Google is adding new protection to its default texting app designed to drain the threat potential of SMS and RCS scams. The freshest additions are a cryptographic identity check known as Key Verifier, and a change that eliminates the use of tap-through links within messages reported for spam already — all designed to make it harder for scammers to impersonate trusted contacts or lead users to malicious sites.
The shift comes at a time when fraud over text is surging with fake package alerts and other schemes.
Text messages have overtaken the phone call as the preferred approach that scammers use to initiate contact, according to a new report from the Federal Trade Commission (a similar story holds for phone calls reporting you’ve won a prize). And losses associated with smishing run into hundreds of millions of dollars each year. Independent telecom analysts have estimated that more than a hundred billion spam texts circulate in the U.S. every year, another reminder of why default protections are important.
What Key Verifier Does, and Why It Matters
Key Verifier is Google’s solution to a decades-old weakness in encrypted messaging: verifying that the person you’re talking to is actually who they say they are, even if a phone number or account has been taken over.
It will also flow from the new end-to-end encryption that Google Messages has; users will be able to compare unique “device keys” out of band, similar in spirit to “safety numbers” in Signal or security codes in WhatsApp.
In concrete terms, it assists in thwarting man-in-the-middle attacks and number takeover attempts like SIM swap or port out frauds, which enable attackers to technically snoop into or spoof a conversation. “Under the hood, every device has a key pair.
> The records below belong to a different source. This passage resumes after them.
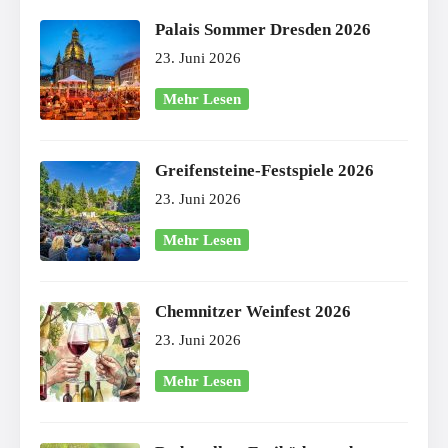
Palais Sommer Dresden 2026
23. Juni 2026
Mehr Lesen
Greifensteine-Festspiele 2026
23. Juni 2026
Mehr Lesen
Chemnitzer Weinfest 2026
23. Juni 2026
Mehr Lesen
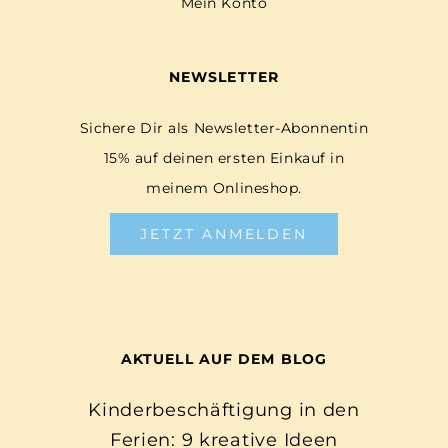
Mein Konto
NEWSLETTER
Sichere Dir als Newsletter-Abonnentin
15% auf deinen ersten Einkauf in
meinem Onlineshop.
JETZT ANMELDEN
AKTUELL AUF DEM BLOG
Kinderbeschäftigung in den
Ferien: 9 kreative Ideen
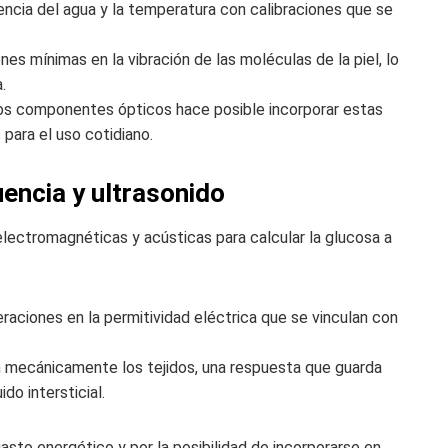
uencia del agua y la temperatura con calibraciones que se
nes mínimas en la vibración de las moléculas de la piel, lo
.
os componentes ópticos hace posible incorporar estas
para el uso cotidiano.
encia y ultrasonido
lectromagnéticas y acústicas para calcular la glucosa a
eraciones en la permitividad eléctrica que se vinculan con
 mecánicamente los tejidos, una respuesta que guarda
do intersticial.
sto energético y por la posibilidad de incorporarse en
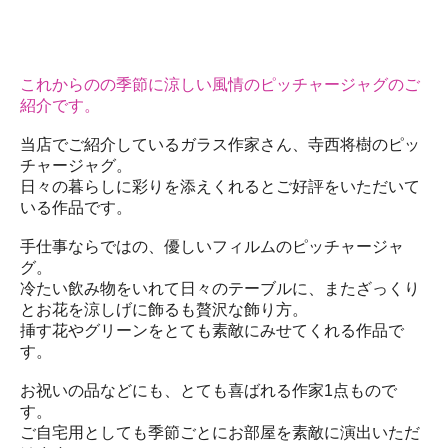
これからのの季節に涼しい風情のピッチャージャグのご
紹介です。
当店でご紹介しているガラス作家さん、寺西将樹のピッ
チャージャグ。
日々の暮らしに彩りを添えくれるとご好評をいただいて
いる作品です。
手仕事ならではの、優しいフィルムのピッチャージャ
グ。
冷たい飲み物をいれて日々のテーブルに、またざっくり
とお花を涼しげに飾るも贅沢な飾り方。
挿す花やグリーンをとても素敵にみせてくれる作品で
す。
お祝いの品などにも、とても喜ばれる作家1点もので
す。
ご自宅用としても季節ごとにお部屋を素敵に演出いただ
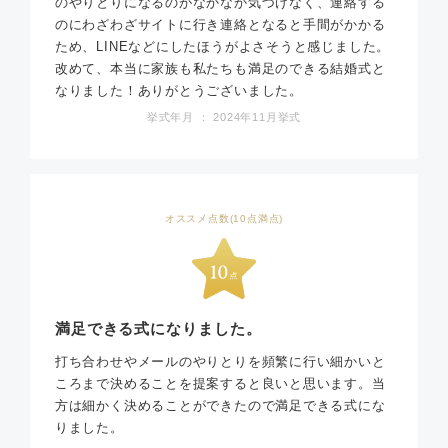
のやりとりになるのがなかなか気づけなく、連絡する
のにわざわざサイトに行き連絡となると手間がかかる
ため、LINEなどにしたほうがよさそうと感じました。
改めて、本当に家族も私たちも満足のできる結婚式と
なりました！ありがとうございました。
挙式年月 ： 2024年11月挙式
オススメ点数(10点満点)
満足できる式になりました。
打ち合わせやメールのやりとりを頻繁に行い細かいと
ころまで決めることを提案すると良いと思います。当
方は細かく決めることができたので満足できる式にな
りました。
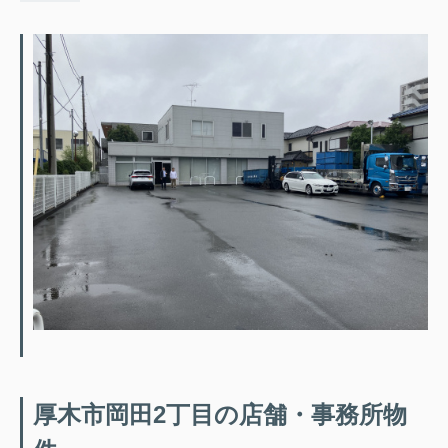
厚木市岡田2丁目の店舗・事務所物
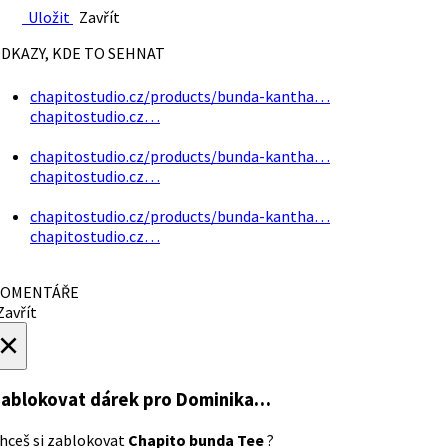
Uložit
Zavřít
DKAZY, KDE TO SEHNAT
chapitostudio.cz/products/bunda-kantha…
chapitostudio.cz…
chapitostudio.cz/products/bunda-kantha…
chapitostudio.cz…
chapitostudio.cz/products/bunda-kantha…
chapitostudio.cz…
OMENTÁŘE
avřít
×
ablokovat dárek
pro Dominika…
hceš si zablokovat
Chapito bunda Tee
?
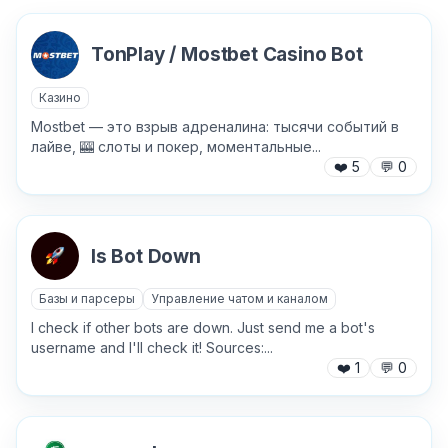
TonPlay / Mostbet Casino Bot
Казино
Mostbet — это взрыв адреналина: тысячи событий в
✕
лайве, 🎰 слоты и покер, моментальные...
❤️
5
💬
0
Is Bot Down
Базы и парсеры
Управление чатом и каналом
I check if other bots are down. Just send me a bot's
Причина жалобы
*
username and I'll check it! Sources:...
❤️
1
💬
0
Текст обращения (необязательно)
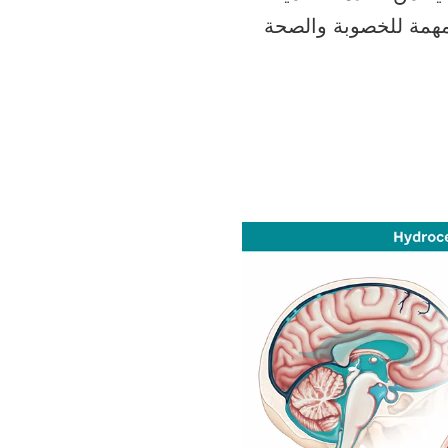
ت مهمة للخصوبة والصحة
Chat will verify each key pair and then permanently trust it.”
How the QR Code Check Works for Verifying Keys
To verify a contact, open up the conversation in Google Messages and tap on the contact name at the top of your screen, then hit Verify keys. Each party reveals a QR code corresponding to the key on their device. Both people scan the other’s code and Messages will confirm this with a visible indicator in the thread.
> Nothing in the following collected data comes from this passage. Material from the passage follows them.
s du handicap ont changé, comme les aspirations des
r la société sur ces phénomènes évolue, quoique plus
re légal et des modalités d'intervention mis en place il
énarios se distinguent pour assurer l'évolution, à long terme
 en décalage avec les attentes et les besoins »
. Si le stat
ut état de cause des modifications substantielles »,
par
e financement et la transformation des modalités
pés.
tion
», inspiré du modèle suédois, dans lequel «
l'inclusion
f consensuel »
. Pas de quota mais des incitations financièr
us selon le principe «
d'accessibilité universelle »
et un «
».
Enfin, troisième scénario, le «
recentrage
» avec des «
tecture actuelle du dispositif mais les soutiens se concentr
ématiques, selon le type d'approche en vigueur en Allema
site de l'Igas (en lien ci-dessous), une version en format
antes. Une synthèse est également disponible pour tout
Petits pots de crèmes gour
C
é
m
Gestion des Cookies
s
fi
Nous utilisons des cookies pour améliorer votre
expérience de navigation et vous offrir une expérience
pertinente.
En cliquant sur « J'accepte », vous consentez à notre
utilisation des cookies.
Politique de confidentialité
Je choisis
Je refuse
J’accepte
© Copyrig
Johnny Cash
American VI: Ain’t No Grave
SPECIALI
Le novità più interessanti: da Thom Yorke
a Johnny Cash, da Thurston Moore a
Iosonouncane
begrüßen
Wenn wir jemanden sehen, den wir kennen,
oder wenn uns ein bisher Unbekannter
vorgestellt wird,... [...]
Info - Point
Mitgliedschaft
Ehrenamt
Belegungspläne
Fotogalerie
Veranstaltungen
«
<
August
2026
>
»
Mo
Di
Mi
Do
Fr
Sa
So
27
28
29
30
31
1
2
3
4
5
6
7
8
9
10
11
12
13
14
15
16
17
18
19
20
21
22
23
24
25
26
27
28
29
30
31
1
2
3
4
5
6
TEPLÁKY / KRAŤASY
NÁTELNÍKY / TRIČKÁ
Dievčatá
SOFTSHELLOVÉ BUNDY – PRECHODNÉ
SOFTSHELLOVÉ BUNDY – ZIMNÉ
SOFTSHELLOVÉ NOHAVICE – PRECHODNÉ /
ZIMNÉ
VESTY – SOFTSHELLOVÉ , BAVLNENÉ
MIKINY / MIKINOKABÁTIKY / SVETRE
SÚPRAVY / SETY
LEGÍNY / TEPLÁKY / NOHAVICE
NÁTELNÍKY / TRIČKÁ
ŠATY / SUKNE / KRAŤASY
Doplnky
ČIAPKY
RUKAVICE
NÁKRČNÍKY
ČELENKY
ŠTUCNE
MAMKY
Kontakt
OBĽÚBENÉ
If they get a new phone or switch SIMs, that trust may be erased, since their device key has changed. You will have to scan again to regain verification. It’s a small amount of friction, but it’s an intentional speed bump against impersonation that hits at exactly the moments when attackers are most likely to be in control.
Spam Links Now Unpublished In Junk Threads
With Google Messages, services that mark messages as spam now get some help in preventing links from being clicked. Tap one and you’ll end up with a warning rather than a browser. For this, you’d have to first move the conversation out of spam and into your inbox as some sort of quasi-intent thing, and that adds a buffer preventing countless accidental clicks on hella-malicious phishing pages.
This update adds to Google’s on-device spam detection and Safe Browsing signals that are already available, which inform about such URLs. The update doesn’t eliminate all risk — no auto-filter can — but it significantly shrinks the window where a careless tap sends you toward credential theft or malware.
How This Fits Into The RCS Security Picture
In Google Messages, RCS enables end-to-end encryption for one-on-one chats and, more generally, group conversations when all participants use compatible clients. Encryption alone is great at keeping outsiders from reading content, but it’s not good at proving identity. Key Verifier bridges that void by verifying to the device you are actually encrypting to.
It’s also a forward-thinking move as RCS adoption continues to roll out for Android devices and other platforms have committed to adopting the standard. Bigger networks are bigger targets; a cryptographic trust check built into the default texting app helps take secure messaging mainstream.
Why Friction Can Be a Feature for Safer Messaging
Not every conversation needs to be manual, and that’s fine. Security professionals commonly say that targeted protection must be easy but not invisible. High-stakes threads — financial accounts, intimate contacts, workplace conversations — are best served by the one-time scan that makes impersonation significantly more expensive. The F.B.I.’s Internet Crime Complaint Center has labeled SIM swap as a growing threat; Key Verifier directly neutralizes that move.
Real-World Impact and What You Should Do Now
Consumer watchdogs say a significant portion of people receive the dubious texts, including “package delivery,” “bank alert,” and “wrong number” scams among the most pervasive. Both the FTC and consumer advocacy groups, for example, advise not clicking on links, confirming who senders are through official means of communication, and relying on built-in spam tools — habits that these new safeguards in Messages now support.
If you depend on Google Messages, enable spam protection if it’s not already turned on, confirm the keys for people with whom you generally share sensitive messages, and use unverified changes — such as a contact instantly messaging from a “new number” — as warnings. These features don’t really require a new habit so much as a moment of pause, backed by cryptography, to confirm that yes, this conversation is genuinely private and genuine.
The bottom line: By combining device-level identity checks with safer procedures for handling spam links, Google Messages effectively drops the most abused paths for text-based fraud. It won’t bring an end to every scam, but it does make the easy ones harder — and that’s where security precautions offer the most bang for your buck.